=== WHAT YOU ARE ASKED TO DO ===
If a line holds the word "Géopolitique", copy it from the entries.

=== MATERIAL SHOWN ===
*** Begin section ***

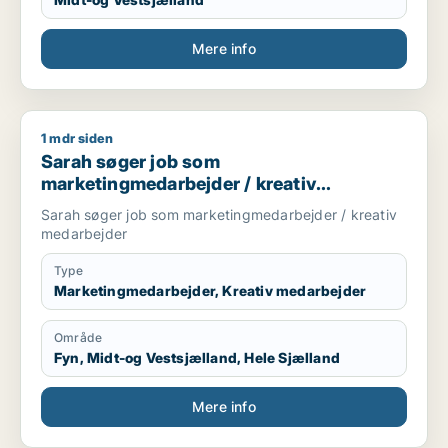
Mere info
1 mdr siden
Sarah søger job som marketingmedarbejder / kreativ medar
Sarah søger job som
marketingmedarbejder / kreativ
medarbejder
Sarah søger job som marketingmedarbejder / kreativ
medarbejder
Type
Marketingmedarbejder, Kreativ medarbejder
Område
Fyn, Midt-og Vestsjælland, Hele Sjælland
Mere info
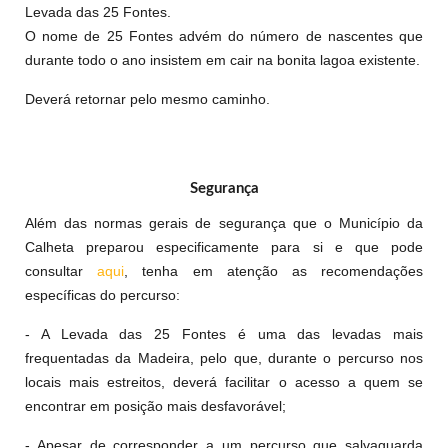
Levada das 25 Fontes.
O nome de 25 Fontes advém do número de nascentes que
durante todo o ano insistem em cair na bonita lagoa existente.
Deverá retornar pelo mesmo caminho.
Segurança
Além das normas gerais de segurança que o Município da
Calheta preparou especificamente para si e que pode
consultar
aqui
, tenha em atenção as recomendações
específicas do percurso:
- A Levada das 25 Fontes é uma das levadas mais
frequentadas da Madeira, pelo que, durante o percurso nos
locais mais estreitos, deverá facilitar o acesso a quem se
encontrar em posição mais desfavorável;
- Apesar de corresponder a um percurso que salvaguarda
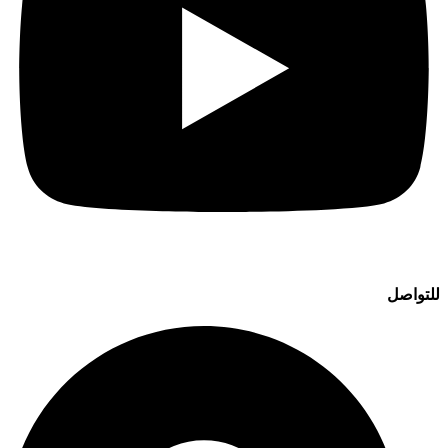
للتواصل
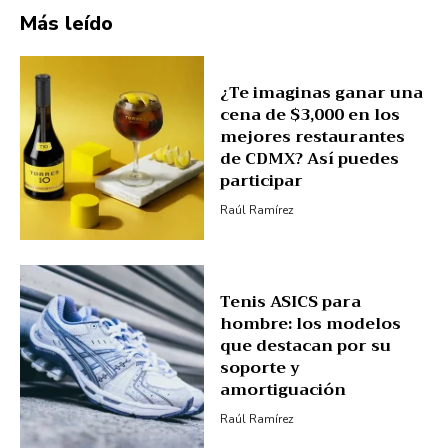
Más leído
¿Te imaginas ganar una
cena de $3,000 en los
mejores restaurantes
de CDMX? Así puedes
participar
Raúl Ramírez
Tenis ASICS para
hombre: los modelos
que destacan por su
soporte y
amortiguación
Raúl Ramírez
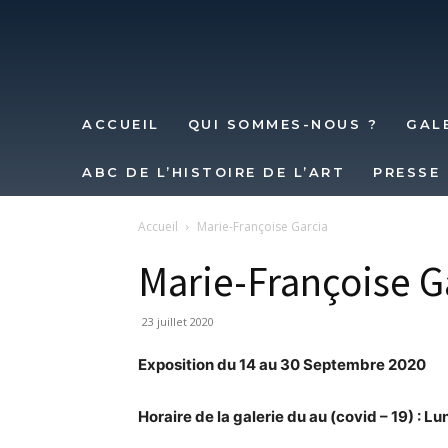
ACCUEIL
QUI SOMMES-NOUS ?
GALE
ABC DE L’HISTOIRE DE L’ART
PRESSE
Accueil
Marie-Françoise Garcia
Marie-Françoise G
23 juillet 2020
Exposition du 14 au 30 Septembre 2020
Horaire de la galerie du au (covid – 19) : 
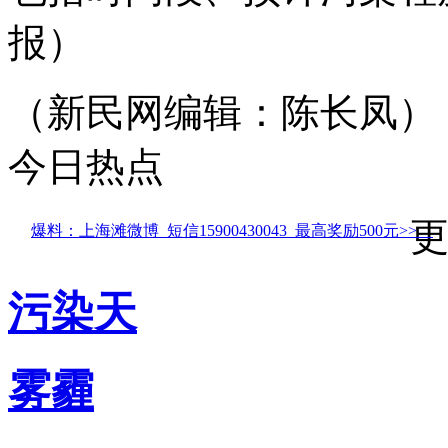
报）
（新民网编辑：陈长凤
今日热点
爆料：上海滩微博 短信15900430043 最高奖励500元>>
污染天
雾霾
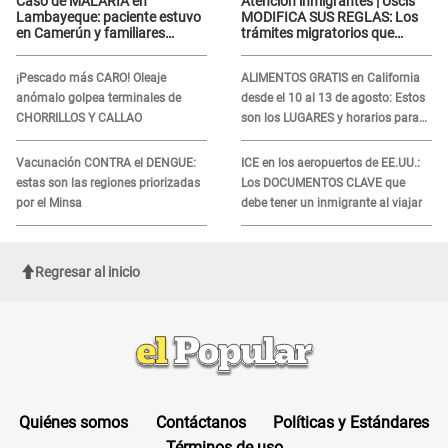
Caso de MALARIA en
Atención inmigrantes | Uscis
Lambayeque: paciente estuvo
MODIFICA SUS REGLAS: Los
en Camerún y familiares
trámites migratorios que
denuncian demora en
podrían necesitar tu prueba de
tratamiento
ADN
¡Pescado más CARO! Oleaje
ALIMENTOS GRATIS en California
anómalo golpea terminales de
desde el 10 al 13 de agosto: Estos
CHORRILLOS Y CALLAO
son los LUGARES y horarios para
recibir la ayuda
Vacunación CONTRA el DENGUE:
ICE en los aeropuertos de EE.UU.:
estas son las regiones priorizadas
Los DOCUMENTOS CLAVE que
por el Minsa
debe tener un inmigrante al viajar
Regresar al inicio
Quiénes somos
Contáctanos
Políticas y Estándares
Términos de uso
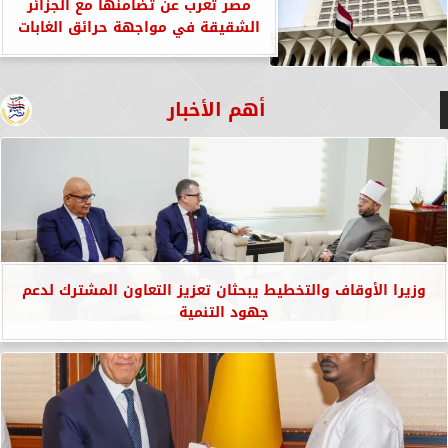
مصر تعرب عن تضامنها مع الجزائر
الشقيقة في مواجهة حرائق الغابات
أهم الأخبار
وزيرا الأوقاف والتخطيط يبحثان تعزيز التعاون المشترك لدعم
جهود التنمية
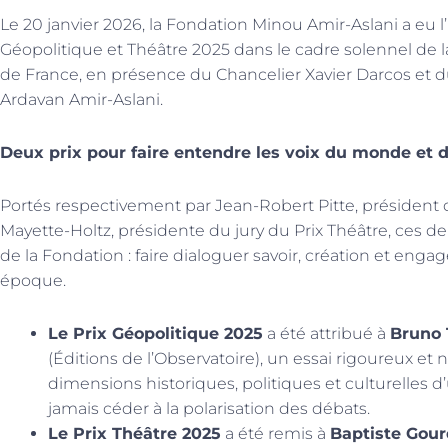
Le 20 janvier 2026, la Fondation Minou Amir-Aslani a eu 
Géopolitique et Théâtre 2025 dans le cadre solennel de la
de France, en présence du Chancelier Xavier Darcos et d
Ardavan Amir-Aslani.
Deux prix pour faire entendre les voix du monde et 
Portés respectivement par Jean-Robert Pitte, président d
Mayette-Holtz, présidente du jury du Prix Théâtre, ces de
de la Fondation : faire dialoguer savoir, création et eng
époque.
Le Prix Géopolitique 2025
a été attribué à
Bruno 
(Éditions de l’Observatoire), un essai rigoureux et
dimensions historiques, politiques et culturelles d’
jamais céder à la polarisation des débats.
Le Prix Théâtre 2025
a été remis à
Baptiste Gou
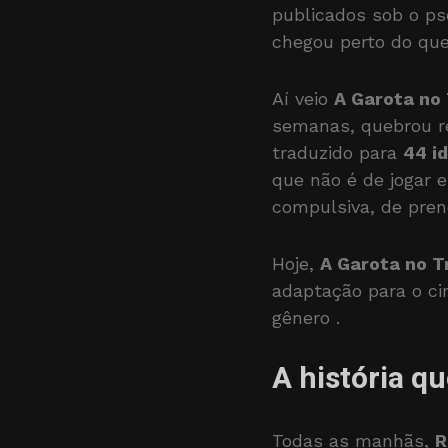
publicados sob o p
chegou perto do que 
Aí veio
A Garota no
semanas, quebrou r
traduzido para
44 i
que não é de jogar e
compulsiva, de pren
Hoje,
A Garota no 
adaptação para o ci
gênero
.
A história q
Todas as manhãs,
R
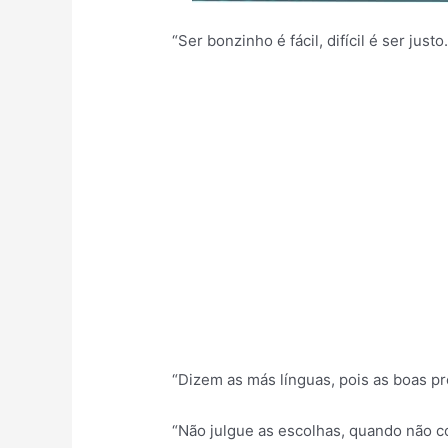
“Ser bonzinho é fácil, difícil é ser justo
“Dizem as más línguas, pois as boas pr
“Não julgue as escolhas, quando não 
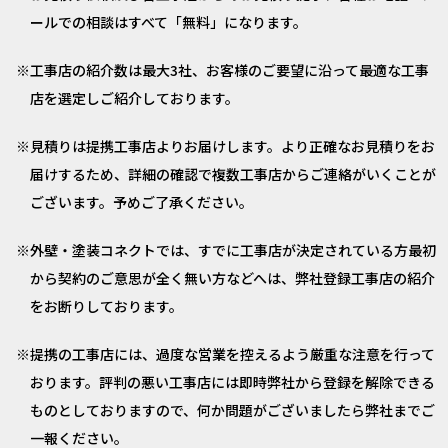
ールでの相談はすべて「無料」になります。
工事店の紹介数は最大3社、お客様のご要望に沿って最適な工事
店を選定しご紹介しております。
見積りは提携工事店よりお届けします。より正確なお見積りをお
届けするため、詳細の確認で複数工事店からご連絡がいくことが
ございます。予めご了承ください。
外壁・塗装コネクトでは、すでに工事店が決定されている方最初
から契約のご意思が全く無い方などへは、弊社登録工事店の紹介
をお断りしております。
提携の工事店には、過度な営業を控えるよう厳重な注意を行って
おります。評判の悪い工事店には即時弊社から登録を解除できる
ものとしておりますので、何か問題がございましたら弊社までご
一報ください。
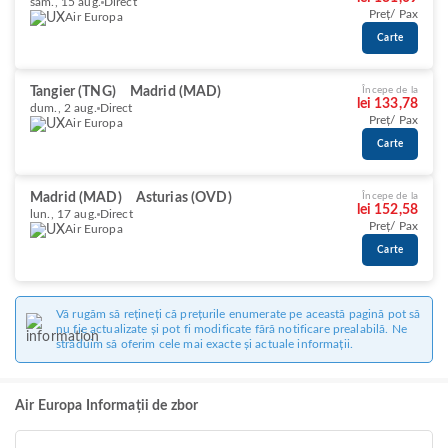
sâm., 15 aug.
Direct
Preț/ Pax
Air Europa
Carte
Tangier (TNG)
Madrid (MAD)
Începe de la
lei 133,78
dum., 2 aug.
Direct
Preț/ Pax
Air Europa
Carte
Madrid (MAD)
Asturias (OVD)
Începe de la
lei 152,58
lun., 17 aug.
Direct
Preț/ Pax
Air Europa
Carte
Vă rugăm să rețineți că prețurile enumerate pe această pagină pot să
nu fie actualizate și pot fi modificate fără notificare prealabilă. Ne
străduim să oferim cele mai exacte și actuale informații.
Air Europa Informații de zbor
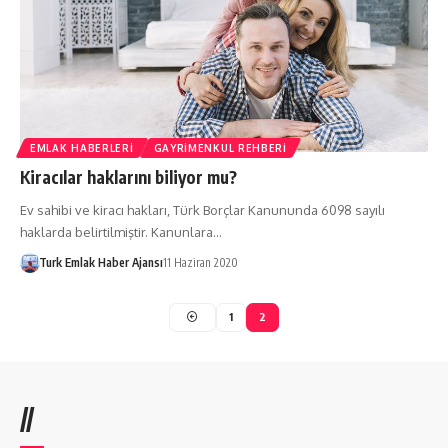
EMLAK HABERLERI
GAYRIMENKUL REHBERI
Kiracılar haklarını biliyor mu?
Ev sahibi ve kiracı hakları, Türk Borçlar Kanununda 6098 sayılı
haklarda belirtilmiştir. Kanunlara…
Turk Emlak Haber Ajansı
11 Haziran 2020
1
2
//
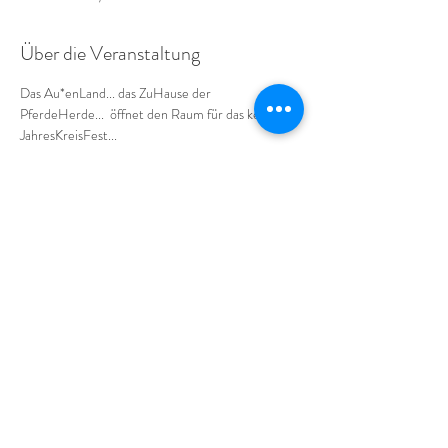
Über die Veranstaltung
Das Au*enLand... das ZuHause der 
PferdeHerde...  öffnet den Raum für das keltische 
JahresKreisFest...
*YULE... DIE WIEDERGEBURT DES LICHTES...
In der Energie des YuleFestes ist der 
WendePunkt.. Das LichtKind wird in der 
Dunkelheit der Nacht geboren... wir feiern die 
WiederGeburt des Lichtes... Es ist der kürzeste 
Tag des Jahres... von nun an werden die Tage 
wieder länger... Die Dunkelheit fordert uns auf... 
ganz in uns selbst zu sinken... uns in der Tiefe 
unseres Selbst zu begegnen... wir sind 
aufgefordert... Vertrauen und Hoffnung ins uns zu 
gebären...
*gemeinsam entzünden wir ein Feuer (bei 
passendem Wetter draussen)...
bitte dementsprechend kleiden - danke :) ) bei 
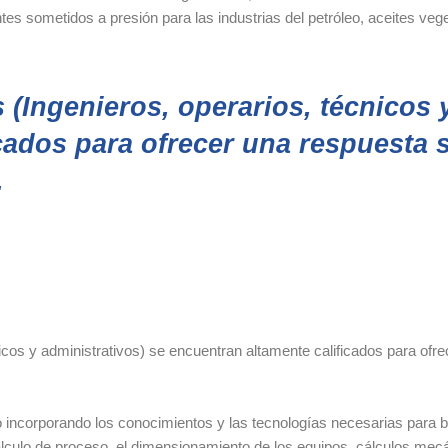
tes sometidos a presión para las industrias del petróleo, aceites veg
 (Ingenieros, operarios, técnicos 
ados para ofrecer una respuesta sa
.
icos y administrativos) se encuentran altamente calificados para ofre
o incorporando los conocimientos y las tecnologías necesarias para br
ulo de proceso, el dimensionamiento de los equipos, cálculos mecánic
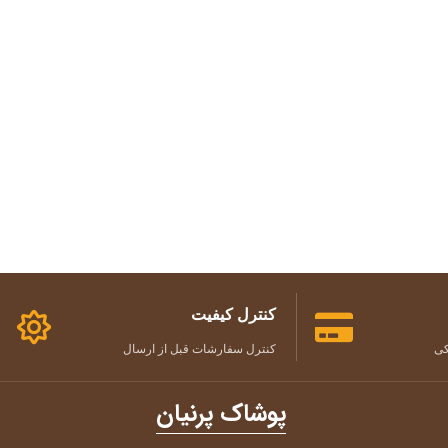
کنترل کیفیت
کی
کنترل سفارشات قبل از ارسال
پوشاک پرنیان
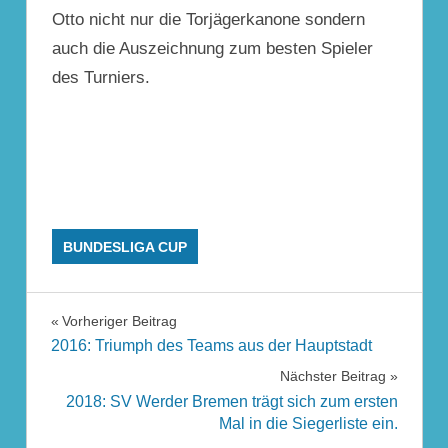
Otto nicht nur die Torjägerkanone sondern
auch die Auszeichnung zum besten Spieler
des Turniers.
BUNDESLIGA CUP
Beitragsnavigation
Vorheriger Beitrag
2016: Triumph des Teams aus der Hauptstadt
Nächster Beitrag
2018: SV Werder Bremen trägt sich zum ersten
Mal in die Siegerliste ein.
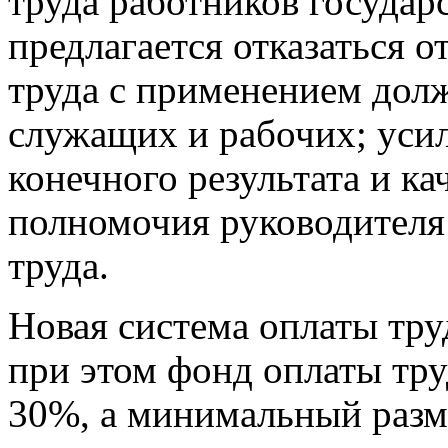
труда работников государ
предлагается отказаться о
труда с применением дол
служащих и рабочих; усил
конечного результата и к
полномочия руководителя
труда.
Новая система оплаты труд
при этом фонд оплаты тру
30%, а минимальный разме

*** End section ***

=== WRITTEN SOLUTION ===
Géopolitique et Théâtre 2025 dans le cadre solennel de la
Le Prix Géopolitique 2025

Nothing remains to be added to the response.